Socket module bug on OpenVMS

I

Irmen de Jong

Hi,

Recently I was bitten by an apparent bug in the BSD socket layer
on Open VMS. Specifically, it appears that VMS defines MSG_WAITALL
in socket.h but does not implement it (it is not in the documentation).
And I use the socket.MSG_WAITALL flag on my recv() calls... and
then they crash on OpenVMS.

I don't have access to an OpenVMS machine myself so could someone
else that has (or has more knowledge of it) shed some light on it?
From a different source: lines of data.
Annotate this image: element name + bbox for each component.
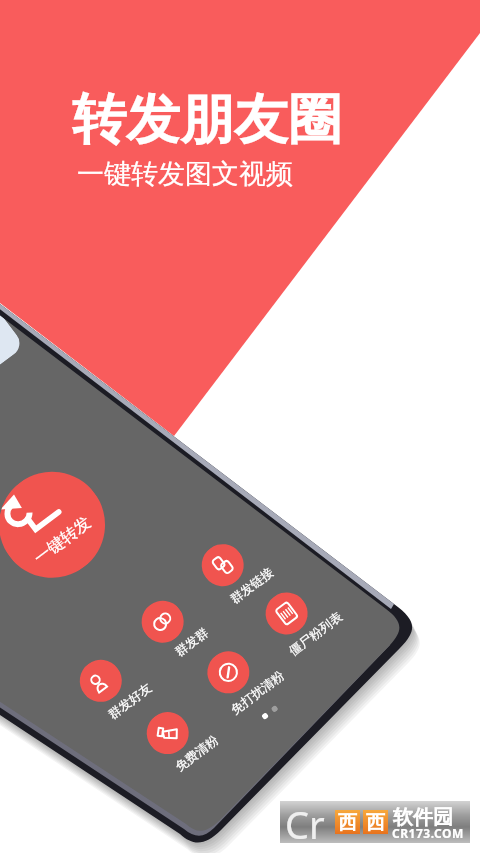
staticText: 西 bbox=[366, 811, 385, 835]
staticText: Cr bbox=[285, 798, 325, 840]
staticText: 僵尸粉列表 bbox=[279, 604, 354, 666]
staticText: 西 bbox=[338, 811, 357, 835]
staticText: CR173.COM bbox=[392, 825, 464, 841]
staticText: 免费清粉 bbox=[160, 723, 235, 786]
staticText: 群发群 bbox=[155, 612, 230, 674]
button[interactable]: 一键转发 bbox=[0, 450, 126, 599]
staticText: 一键转发图文视频 bbox=[77, 157, 293, 191]
staticText: 软件园 bbox=[393, 805, 453, 830]
button[interactable]: 群发群 bbox=[133, 592, 192, 651]
button[interactable]: 群发好友 bbox=[71, 651, 130, 710]
staticText: 转发朋友圈 bbox=[72, 86, 342, 154]
staticText: 群发好友 bbox=[93, 671, 168, 733]
button[interactable]: 僵尸粉列表 bbox=[257, 584, 316, 643]
button[interactable]: 免费清粉 bbox=[138, 704, 197, 762]
button[interactable]: 免打扰清粉 bbox=[199, 643, 258, 702]
staticText: 免打扰清粉 bbox=[221, 662, 296, 725]
staticText: 一键转发 bbox=[30, 512, 95, 568]
staticText: 群发链接 bbox=[215, 555, 290, 618]
button[interactable]: 群发链接 bbox=[193, 536, 252, 595]
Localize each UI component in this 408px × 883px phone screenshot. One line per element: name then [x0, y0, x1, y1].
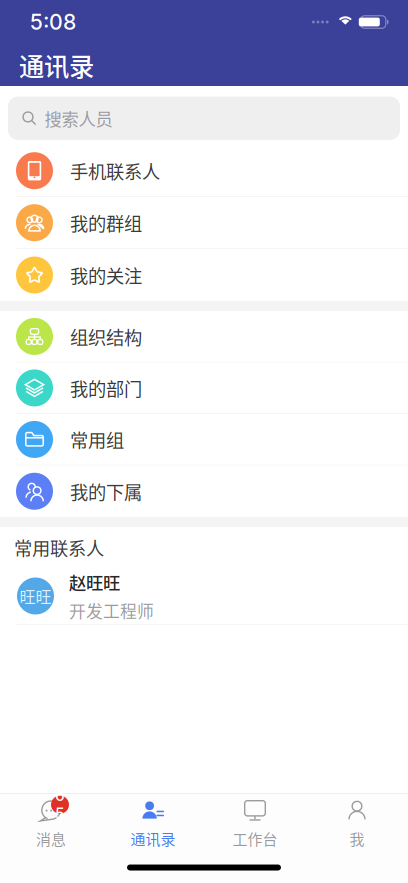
staticText: 常用组 [70, 426, 124, 453]
staticText: 我的群组 [70, 210, 142, 236]
staticText: 搜索人员 [45, 106, 113, 131]
button[interactable]: 旺旺 [0, 568, 408, 625]
staticText: 开发工程师 [69, 598, 154, 623]
staticText: 我的关注 [70, 262, 142, 288]
staticText: 组织结构 [70, 323, 142, 350]
staticText: 常用联系人 [14, 534, 104, 561]
button[interactable]: 65 [0, 794, 102, 852]
staticText: 手机联系人 [70, 158, 160, 184]
button[interactable]: 手机联系人 [0, 145, 408, 197]
staticText: 旺旺 [20, 584, 52, 608]
staticText: 我的部门 [70, 375, 142, 401]
staticText: 工作台 [232, 828, 278, 849]
button[interactable]: 我的下属 [0, 466, 408, 517]
staticText: 消息 [36, 828, 66, 849]
staticText: 我 [350, 828, 364, 849]
staticText: 65 [55, 786, 65, 823]
button[interactable]: 常用组 [0, 414, 408, 466]
button[interactable]: 我的关注 [0, 249, 408, 301]
button[interactable]: 工作台 [204, 794, 306, 852]
staticText: 通讯录 [19, 47, 94, 83]
button[interactable]: 组织结构 [0, 311, 408, 362]
button[interactable]: 我 [306, 794, 408, 852]
button[interactable]: 我的部门 [0, 362, 408, 414]
staticText: 通讯录 [130, 828, 176, 849]
button[interactable]: 通讯录 [102, 794, 204, 852]
staticText: 我的下属 [70, 478, 142, 504]
staticText: 赵旺旺 [69, 569, 120, 594]
button[interactable]: 我的群组 [0, 197, 408, 249]
staticText: 5:08 [30, 9, 76, 35]
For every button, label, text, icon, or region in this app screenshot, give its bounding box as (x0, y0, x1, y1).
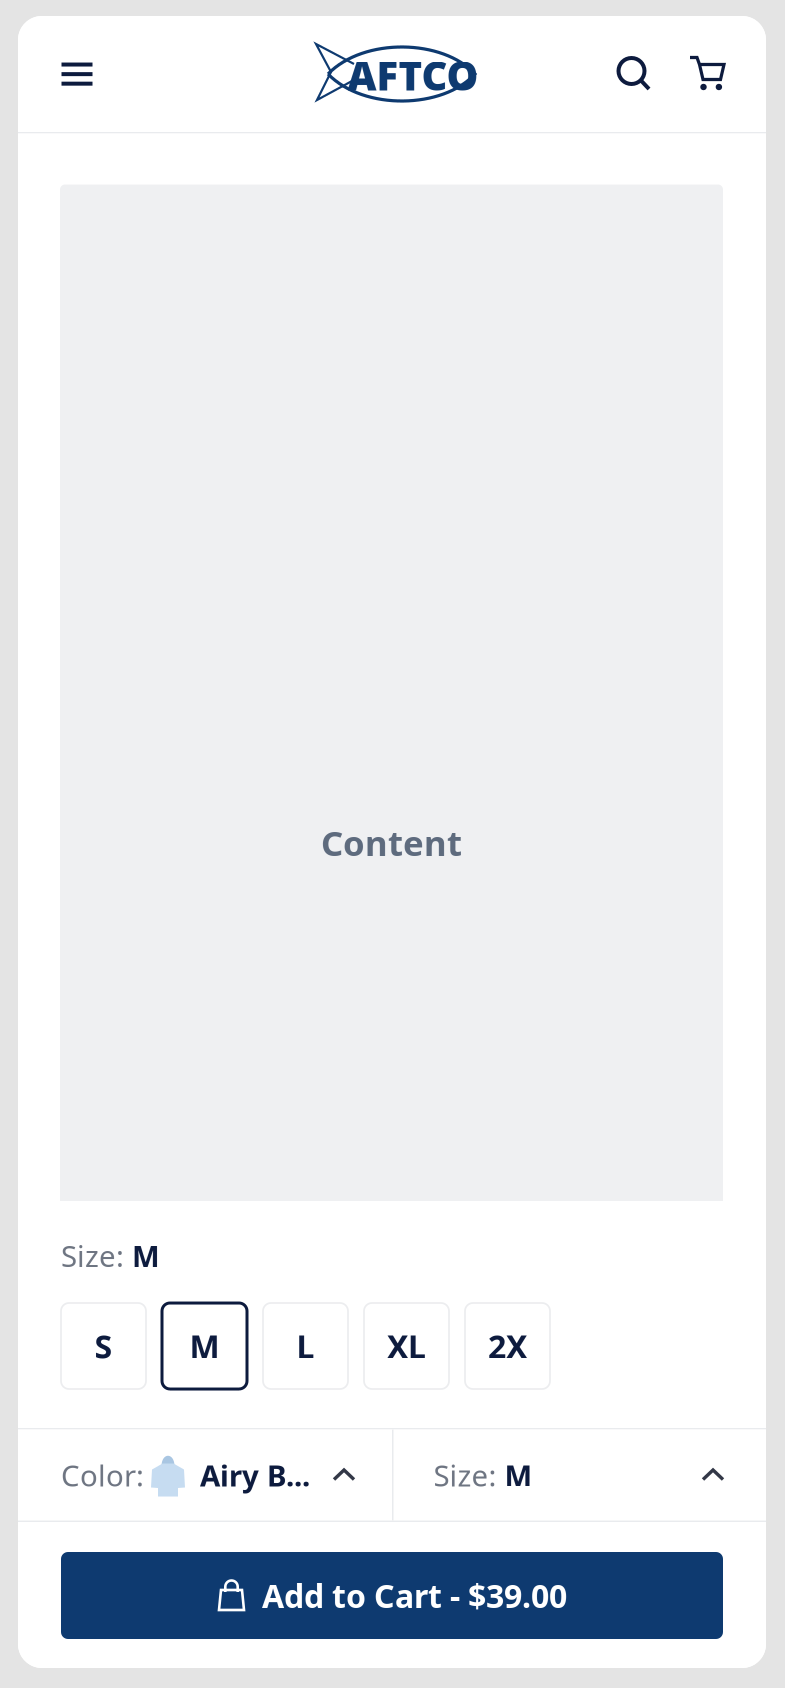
staticText: Color: (61, 1456, 144, 1494)
staticText: Size: (434, 1456, 504, 1494)
button[interactable]: Size: (394, 1430, 766, 1520)
staticText: M (132, 1236, 160, 1275)
button[interactable]: M (162, 1303, 247, 1389)
staticText: M (190, 1325, 220, 1367)
button[interactable]: Menu (35, 24, 119, 124)
staticText: M (504, 1456, 532, 1494)
button[interactable]: 2X (465, 1303, 550, 1389)
staticText: S (94, 1325, 112, 1367)
button[interactable]: AFTCO home (310, 24, 476, 124)
button[interactable]: Search (599, 24, 669, 124)
button[interactable]: Shopping cart (669, 24, 745, 124)
staticText: AFTCO (348, 48, 478, 102)
button[interactable]: Color: (18, 1430, 392, 1520)
staticText: 2X (488, 1325, 527, 1367)
staticText: Size: (61, 1236, 132, 1275)
staticText: L (296, 1325, 314, 1367)
button[interactable]: S (61, 1303, 146, 1389)
staticText: Airy B... (200, 1456, 310, 1494)
staticText: Add to Cart - $39.00 (262, 1574, 567, 1617)
button[interactable]: L (263, 1303, 348, 1389)
button[interactable]: XL (364, 1303, 449, 1389)
staticText: XL (387, 1325, 426, 1367)
staticText: Content (321, 820, 462, 866)
button[interactable]: Add to Cart - $39.00 (61, 1552, 723, 1639)
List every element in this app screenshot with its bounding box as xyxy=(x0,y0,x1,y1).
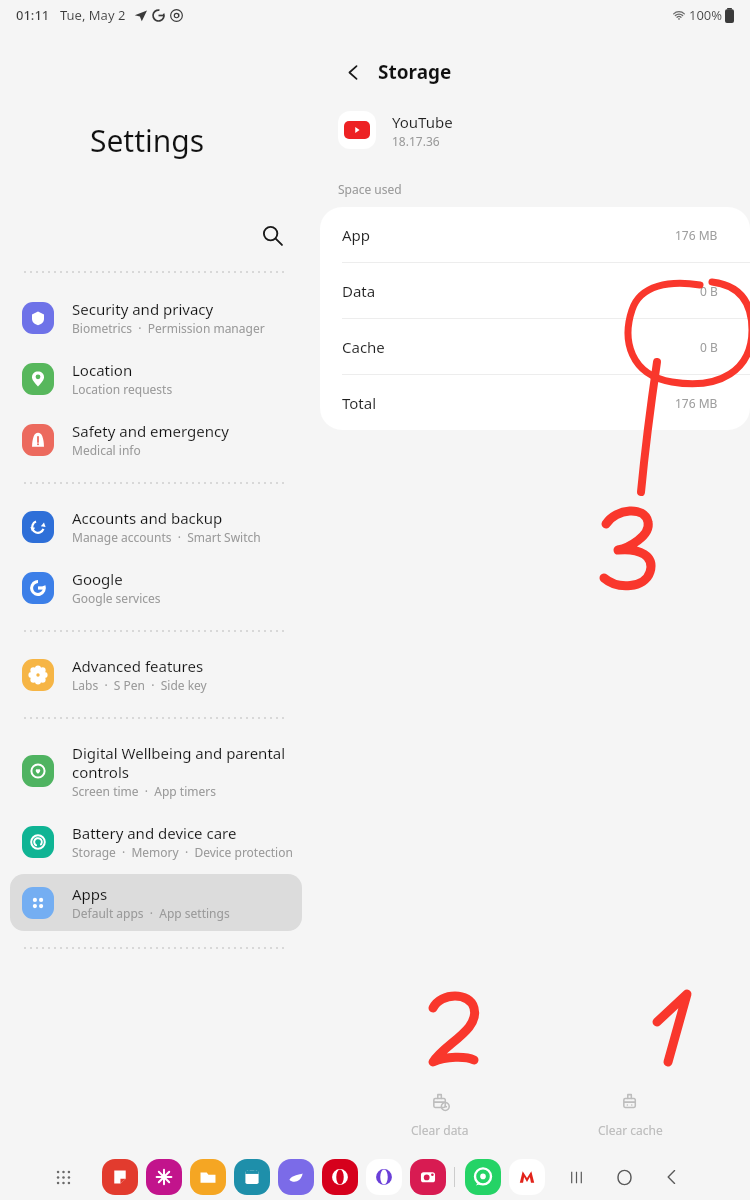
staticText: Settings xyxy=(0,120,294,161)
button[interactable]: Accounts and backup xyxy=(10,498,302,555)
staticText: Location xyxy=(72,360,133,380)
staticText: Screen time · App timers xyxy=(72,783,216,799)
staticText: Apps xyxy=(72,884,108,904)
button[interactable]: cal xyxy=(234,1159,270,1195)
button[interactable]: operagx xyxy=(366,1159,402,1195)
staticText: Accounts and backup xyxy=(72,508,223,528)
button[interactable]: Recents xyxy=(559,1160,593,1194)
staticText: Cache xyxy=(342,337,385,357)
staticText: Google xyxy=(72,569,123,589)
staticText: Medical info xyxy=(72,442,141,458)
staticText: Clear cache xyxy=(598,1122,663,1138)
staticText: Battery and device care xyxy=(72,823,237,843)
button[interactable]: insta xyxy=(410,1159,446,1195)
button[interactable]: WhatsApp xyxy=(465,1159,501,1195)
button[interactable]: Cache xyxy=(320,318,750,374)
staticText: Clear data xyxy=(411,1122,469,1138)
button[interactable]: Google xyxy=(10,559,302,616)
button[interactable]: App xyxy=(320,207,750,262)
staticText: Manage accounts · Smart Switch xyxy=(72,529,261,545)
button[interactable]: Advanced features xyxy=(10,646,302,703)
button[interactable]: Search xyxy=(250,213,294,257)
button[interactable]: Security and privacy xyxy=(10,289,302,346)
staticText: Safety and emergency xyxy=(72,421,229,441)
button[interactable]: Back xyxy=(336,55,370,89)
button[interactable]: Data xyxy=(320,262,750,318)
staticText: 176 MB xyxy=(675,227,718,243)
staticText: Storage xyxy=(378,59,452,85)
button[interactable]: opera xyxy=(322,1159,358,1195)
button[interactable]: note xyxy=(102,1159,138,1195)
staticText: Biometrics · Permission manager xyxy=(72,320,265,336)
staticText: Default apps · App settings xyxy=(72,905,230,921)
staticText: 100% xyxy=(689,6,723,24)
staticText: Tue, May 2 xyxy=(60,6,126,24)
staticText: 176 MB xyxy=(675,395,718,411)
button[interactable]: Back xyxy=(655,1160,689,1194)
button[interactable]: flower xyxy=(146,1159,182,1195)
staticText: 01:11 xyxy=(16,6,50,24)
staticText: Storage · Memory · Device protection xyxy=(72,844,293,860)
button[interactable]: Safety and emergency xyxy=(10,411,302,468)
button[interactable]: Digital Wellbeing and parental controls xyxy=(10,733,302,809)
staticText: Advanced features xyxy=(72,656,204,676)
staticText: Data xyxy=(342,281,376,301)
staticText: Total xyxy=(342,393,377,413)
staticText: App xyxy=(342,225,371,245)
staticText: Space used xyxy=(338,181,402,197)
button[interactable]: Apps xyxy=(10,874,302,931)
button[interactable]: Total xyxy=(320,374,750,430)
button[interactable]: Home xyxy=(607,1160,641,1194)
staticText: 18.17.36 xyxy=(392,133,440,149)
staticText: Google services xyxy=(72,590,161,606)
button[interactable]: internet xyxy=(278,1159,314,1195)
button[interactable]: Metro xyxy=(509,1159,545,1195)
staticText: Labs · S Pen · Side key xyxy=(72,677,207,693)
button[interactable]: Clear cache xyxy=(560,1086,700,1144)
button[interactable]: Battery and device care xyxy=(10,813,302,870)
button[interactable]: Clear data xyxy=(370,1086,510,1144)
button[interactable]: Apps xyxy=(46,1160,80,1194)
staticText: YouTube xyxy=(392,112,453,132)
staticText: 0 B xyxy=(700,283,718,299)
button[interactable]: folder xyxy=(190,1159,226,1195)
staticText: Digital Wellbeing and parental controls xyxy=(72,743,294,782)
button[interactable]: Location xyxy=(10,350,302,407)
staticText: Location requests xyxy=(72,381,173,397)
staticText: 0 B xyxy=(700,339,718,355)
staticText: Security and privacy xyxy=(72,299,214,319)
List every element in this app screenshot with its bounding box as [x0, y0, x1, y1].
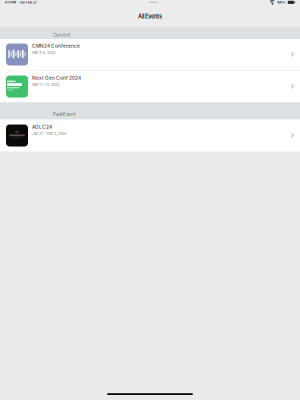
- staticText: Mar 11–13, 2024: [32, 82, 59, 87]
- button[interactable]: AGLC24: [0, 120, 300, 152]
- staticText: Next Gen Conf 2024: [32, 75, 81, 81]
- staticText: 100%: [277, 0, 285, 4]
- staticText: Jan 27 – Feb 2, 2024: [32, 131, 66, 136]
- staticText: Current: [53, 32, 70, 38]
- button[interactable]: CMN24 Conference: [0, 39, 300, 70]
- staticText: Mar 4–6, 2024: [32, 50, 55, 55]
- staticText: AGLC24: [32, 124, 52, 130]
- staticText: All Events: [138, 13, 162, 20]
- button[interactable]: Multitasking controls: [143, 0, 163, 4]
- staticText: Past Event: [53, 112, 75, 117]
- button[interactable]: Next Gen Conf 2024: [0, 70, 300, 102]
- staticText: 6:11 PM Tue Feb 27: [5, 0, 37, 4]
- staticText: CMN24 Conference: [32, 43, 80, 49]
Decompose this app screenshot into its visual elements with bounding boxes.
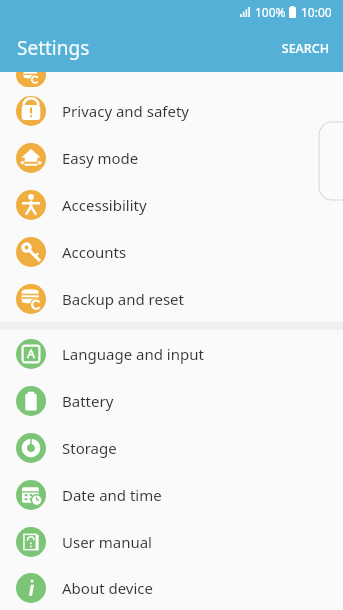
button[interactable]: Storage [0, 424, 343, 471]
button[interactable]: Language and input [0, 330, 343, 377]
button[interactable]: Backup and reset [0, 275, 343, 322]
button[interactable]: Accessibility [0, 181, 343, 228]
button[interactable]: Privacy and safety [0, 87, 343, 134]
button[interactable] [0, 63, 343, 87]
button[interactable]: Battery [0, 377, 343, 424]
button[interactable]: Date and time [0, 471, 343, 518]
button[interactable]: About device [0, 565, 343, 610]
staticText: 100% [255, 4, 286, 20]
staticText: Backup and reset [62, 289, 184, 309]
staticText: SEARCH [281, 40, 329, 57]
staticText: Privacy and safety [62, 101, 190, 121]
staticText: Battery [62, 391, 114, 411]
staticText: User manual [62, 532, 152, 552]
staticText: Accounts [62, 242, 127, 262]
button[interactable]: User manual [0, 518, 343, 565]
button[interactable]: Easy mode [0, 134, 343, 181]
staticText: Accessibility [62, 195, 147, 215]
staticText: About device [62, 578, 154, 598]
staticText: Date and time [62, 485, 162, 505]
staticText: Easy mode [62, 148, 139, 168]
button[interactable]: SEARCH [267, 32, 343, 65]
staticText: 10:00 [301, 4, 332, 20]
staticText: Language and input [62, 344, 204, 364]
staticText: Settings [17, 35, 90, 61]
button[interactable]: Accounts [0, 228, 343, 275]
staticText: Storage [62, 438, 117, 458]
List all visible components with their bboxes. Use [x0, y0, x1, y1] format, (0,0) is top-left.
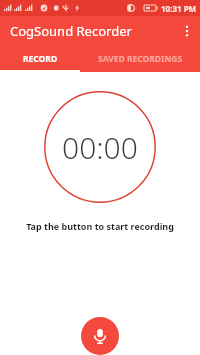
button[interactable]: More options [174, 16, 200, 46]
button[interactable]: Start recording [81, 317, 119, 355]
staticText: SAVED RECORDINGS [98, 53, 183, 65]
button[interactable]: RECORD [0, 46, 80, 72]
staticText: 00:00 [62, 127, 138, 168]
staticText: 10:31 PM [161, 3, 197, 14]
button[interactable]: SAVED RECORDINGS [80, 46, 200, 72]
staticText: Tap the button to start recording [0, 220, 200, 232]
staticText: RECORD [23, 53, 58, 65]
staticText: CogSound Recorder [10, 22, 132, 40]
This also raises the question to what extent Python itself should
work around platform specific "peculiarities", such as this one.
There's another problem with socket code on Windows and VMS systems,
where you get strange exceptions when using a "too big" recv() buffer.

Things like this force me into writing all sorts of error checking
code or platform specific functions, to work around these bugs.
Just for what was supposed to be a simple socket recv() and a
simple socket send()...

In my opinion Python's socket module itself could implement these
workarounds. That would make user code a lot cleaner and less
error prone, and more portable. What do other people think?


Regards
--Irmen de Jong
 
?

=?ISO-8859-15?Q?Jean-Fran=E7ois_Pi=E9ronne?=

Hi,
Recently I was bitten by an apparent bug in the BSD socket layer
on Open VMS. Specifically, it appears that VMS defines MSG_WAITALL
in socket.h but does not implement it (it is not in the documentation).
And I use the socket.MSG_WAITALL flag on my recv() calls... and
then they crash on OpenVMS.
Which Python version, OpenVMS version, IP stack and stack version?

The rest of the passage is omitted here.